In the Pacific Northwest, Seattle has become the standout area for biotech and pharma to make its home. Some companies in the city have been on a hiring spree over the past couple of years, such as Adaptive Biotech, Juno Therapeutics (JUNO), Seattle Genetics (SGEN) and NanoString Technologies (NSTG). In the Seattle area, which includes Bellevue and Everett, Wash., every 2.5 out of 1,000 jobs is for a medical scientist, according to BLS data. The annual mean wage in the area for those positions is $78,840.
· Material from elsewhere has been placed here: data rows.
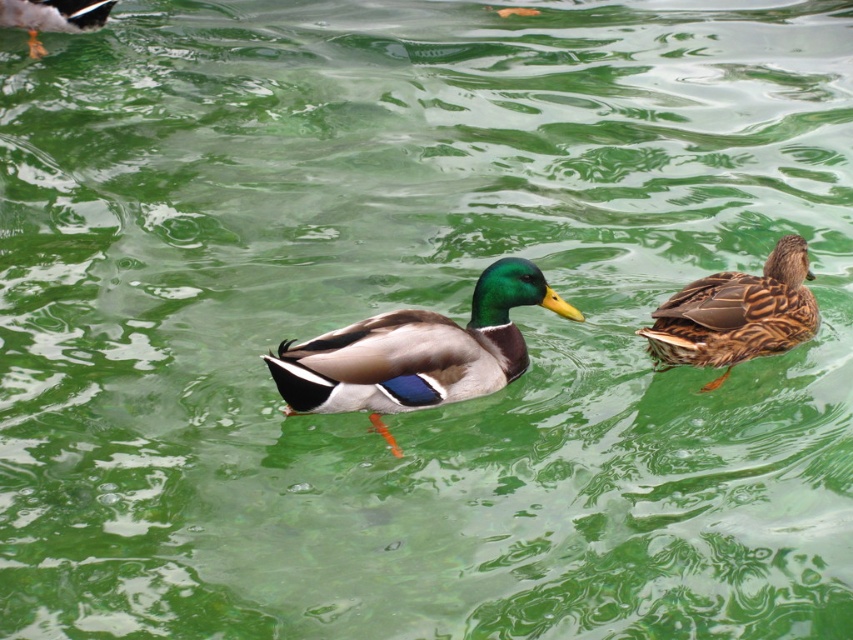 Is brown textured duck at right taller than shiny black duck at upper left?

Indeed, brown textured duck at right has a greater height compared to shiny black duck at upper left.

Is brown textured duck at right below shiny black duck at upper left?

Yes.

Which is in front, point (701, 316) or point (73, 12)?

Point (701, 316) is more forward.

You are a GUI agent. You are given a task and a screenshot of the screen. Output one action in this format:
    pyautogui.click(x=<x>, y=<y>)
    Task: Click on the brown textured duck at right
    This screenshot has width=853, height=640.
    Given the screenshot: What is the action you would take?
    pyautogui.click(x=735, y=314)

Can you confirm if shiny green duck at center is positioned below brown textured duck at right?

Yes.

Does shiny green duck at center have a greater height compared to brown textured duck at right?

Correct, shiny green duck at center is much taller as brown textured duck at right.

Is point (491, 349) positioned before point (705, 317)?

Yes.

The height and width of the screenshot is (640, 853). I want to click on shiny green duck at center, so click(416, 353).

Which is more to the left, shiny green duck at center or shiny black duck at upper left?

shiny black duck at upper left is more to the left.

Describe the element at coordinates (416, 353) in the screenshot. Image resolution: width=853 pixels, height=640 pixels. I see `shiny green duck at center` at that location.

Locate an element on the screen. The width and height of the screenshot is (853, 640). shiny green duck at center is located at coordinates (416, 353). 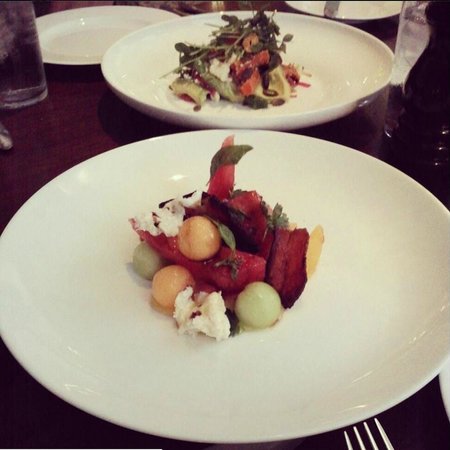 Image resolution: width=450 pixels, height=450 pixels. I want to click on wood table, so click(x=35, y=413), click(x=428, y=437). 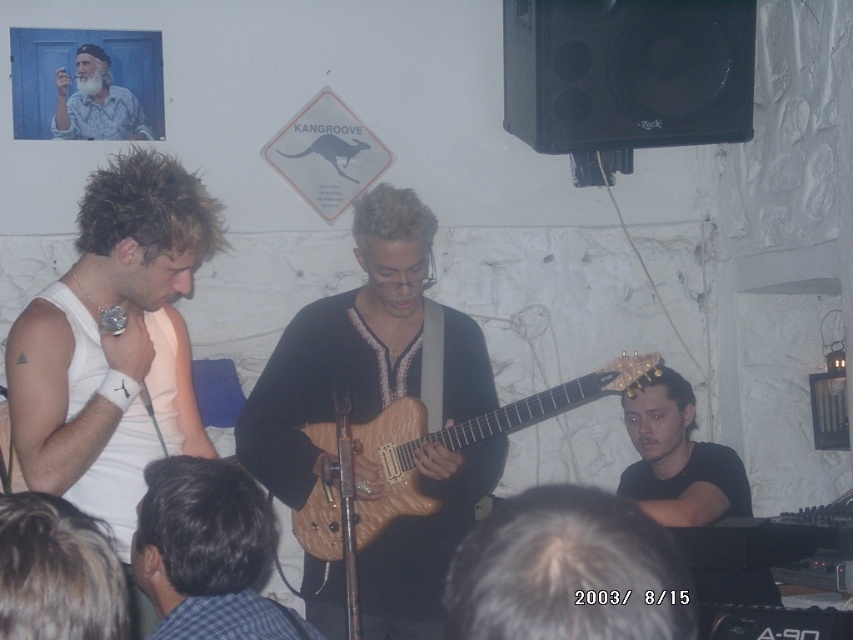 Who is positioned more to the right, natural wood electric guitar at center or black matte shirt at lower right?

black matte shirt at lower right

Can you confirm if natural wood electric guitar at center is bigger than black matte shirt at lower right?

Yes, natural wood electric guitar at center is bigger than black matte shirt at lower right.

Does point (494, 433) come in front of point (665, 497)?

Yes, it is in front of point (665, 497).

Image resolution: width=853 pixels, height=640 pixels. I want to click on natural wood electric guitar at center, so click(422, 448).

Is white matte tank top at left below gray hair at lower center?

No.

Is point (100, 221) farther from camera compared to point (610, 506)?

No.

Locate an element on the screen. white matte tank top at left is located at coordinates (114, 340).

Is point (532, 604) positioned before point (659, 500)?

Yes, point (532, 604) is closer to viewer.

Between point (608, 518) and point (633, 410), which one is positioned behind?

The point (633, 410) is more distant.

Locate an element on the screen. The width and height of the screenshot is (853, 640). gray hair at lower center is located at coordinates (567, 572). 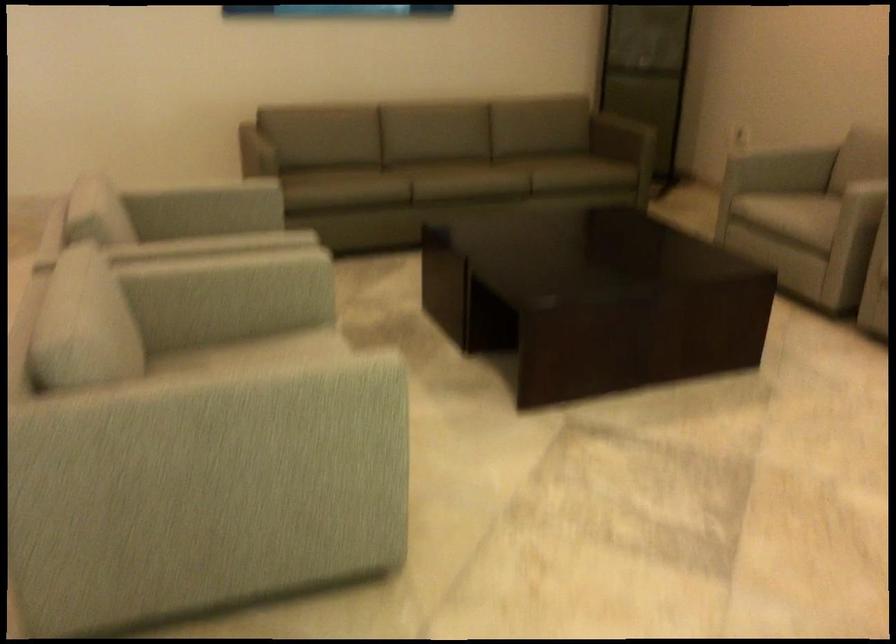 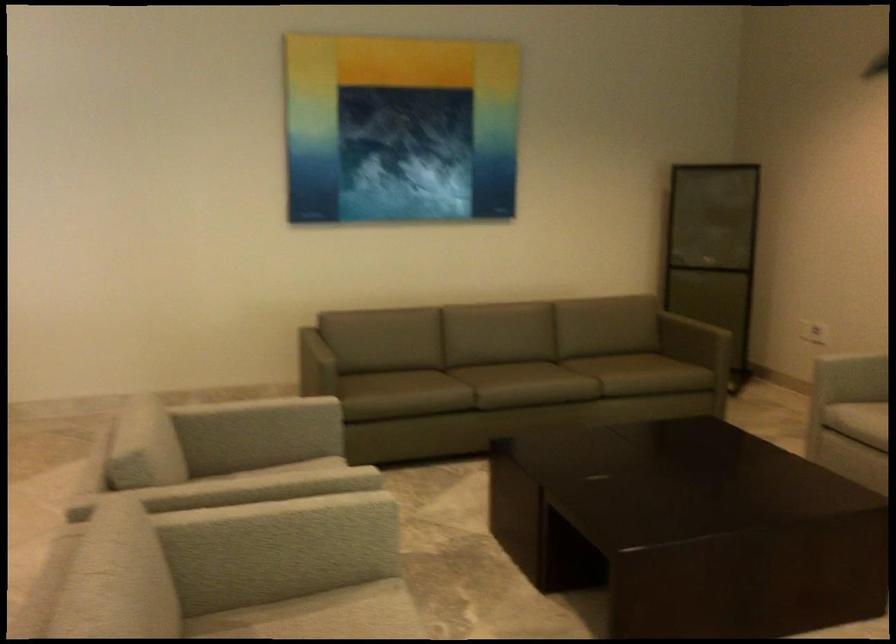 The point at (x=288, y=345) is marked in the first image. Where is the corresponding point in the second image?

(348, 614) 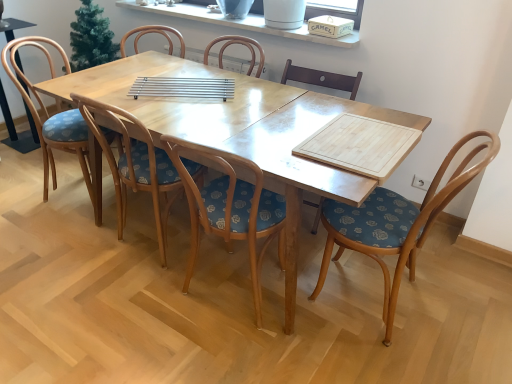 Locate an element on the screen. The height and width of the screenshot is (384, 512). free space in front of wooden chair with floral upholstery at center, positioned as the second chair in left-to-right order is located at coordinates (126, 322). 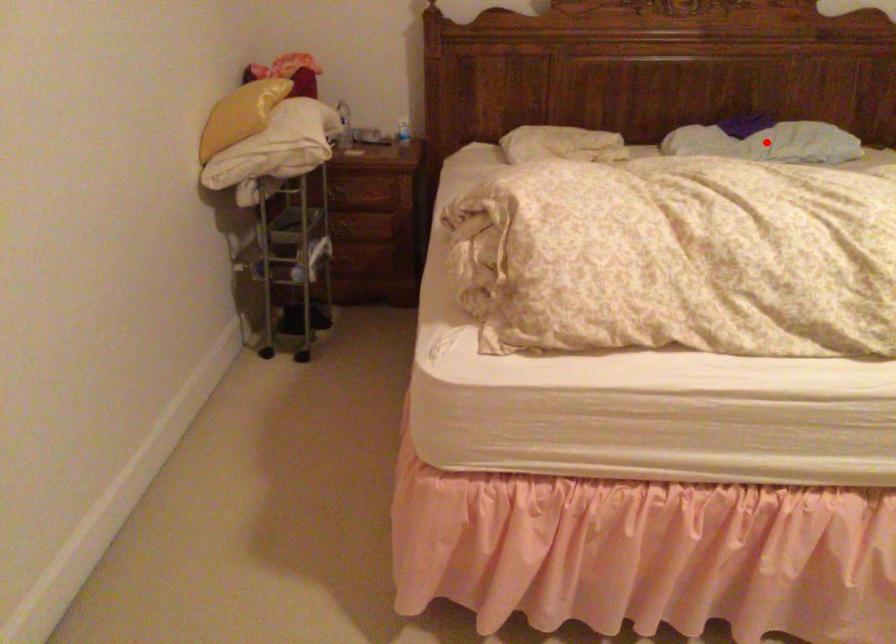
Although companies in the area have been hiring, earlier this year, Dennis Kroft, vice president of marketing and membership for Life Science Washington, said in an interview with the Puget Sound Business Journal, there are some challenges companies are facing in recruiting employees to the Pacific Northwest. With a struggling education system, Kroft said the local pharma companies are “giving supplementary training to graduates of Washington universities while struggling to attract middle and upper-level workers.” Additionally, Seattle is not seen as a large market area, which means perspective employees have fewer options for fallback positions if they suddenly find themselves in need of another position in the industry, Kroft said in February.
While there are a number of areas for job seekers to look for work, Rader’s advice on ways to stick out in the hiring process should work all over the country. She said Flagship Venture companies tend to look for candidates who demonstrate drive, are open to teamwork and have abilities to solve problems both creatively and critically. Before going into an interview situation, Rader recommends learning all you can about the company and what it does so you can ask pointed and critical questions of the recruiters.
“We look for a level of nuance and command in an interview—something that doesn’t come through on paper alone,” Rader said.